**Your assignment:** Everything from the line that contains "Fatal error" to the end of the listing below, both ends included, is to be transcribed word for word, and nothing else.

**Information given:**
--

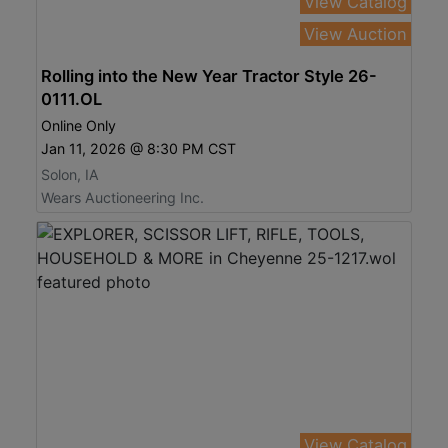
View Catalog
View Auction
Rolling into the New Year Tractor Style 26-
0111.OL
Online Only
Jan 11, 2026 @ 8:30 PM CST
Solon, IA
Wears Auctioneering Inc.
View Catalog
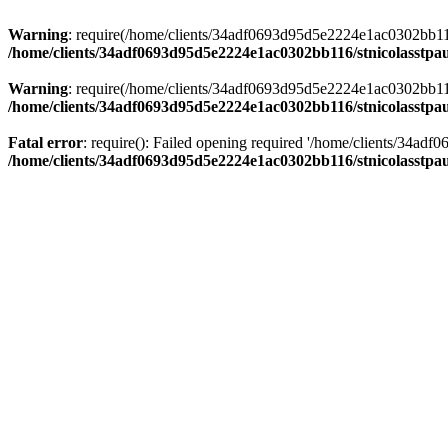
Warning
: require(/home/clients/34adf0693d95d5e2224e1ac0302bb116/s
/home/clients/34adf0693d95d5e2224e1ac0302bb116/stnicolasstpau
Warning
: require(/home/clients/34adf0693d95d5e2224e1ac0302bb116/s
/home/clients/34adf0693d95d5e2224e1ac0302bb116/stnicolasstpau
Fatal error
: require(): Failed opening required '/home/clients/34ad
/home/clients/34adf0693d95d5e2224e1ac0302bb116/stnicolasstpau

--

**Expected answer:**
Fatal error
: require(): Failed opening required '/home/clients/34ad
/home/clients/34adf0693d95d5e2224e1ac0302bb116/stnicolasstpau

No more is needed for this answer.